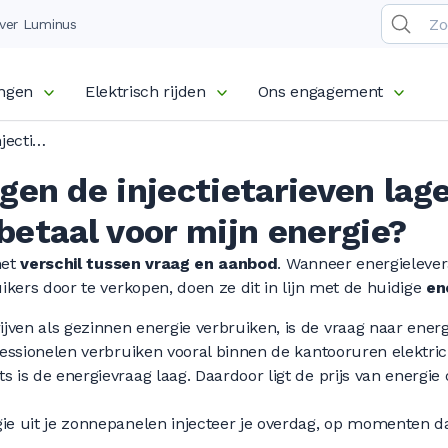
ver Luminus
ingen
Elektrisch rijden
Ons engagement
Waarom liggen de injectietarieven lager dan de prijs die ik betaal voor mijn energie?
en de injectietarieven lag
k betaal voor mijn energie?
het
verschil tussen vraag en aanbod
. Wanneer energielever
ers door te verkopen, doen ze dit in lijn met de huidige
en
jven als gezinnen energie verbruiken, is de vraag naar ener
ofessionelen verbruiken vooral binnen de kantooruren elektrici
ts is de energievraag laag. Daardoor ligt de prijs van energie
gie uit je zonnepanelen injecteer je overdag, op momenten da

Your instructions »
All entries must be written out again exactly as given, with no pictures in the copy.

Problem solution »
ver Luminus
ingen
Elektrisch rijden
Ons engagement
Waarom liggen de injectietarieven lager dan de prijs die ik betaal voor mijn energie?
en de injectietarieven lag
k betaal voor mijn energie?
het
verschil tussen vraag en aanbod
. Wanneer energielever
ers door te verkopen, doen ze dit in lijn met de huidige
en
jven als gezinnen energie verbruiken, is de vraag naar ener
ofessionelen verbruiken vooral binnen de kantooruren elektrici
ts is de energievraag laag. Daardoor ligt de prijs van energie
gie uit je zonnepanelen injecteer je overdag, op momenten da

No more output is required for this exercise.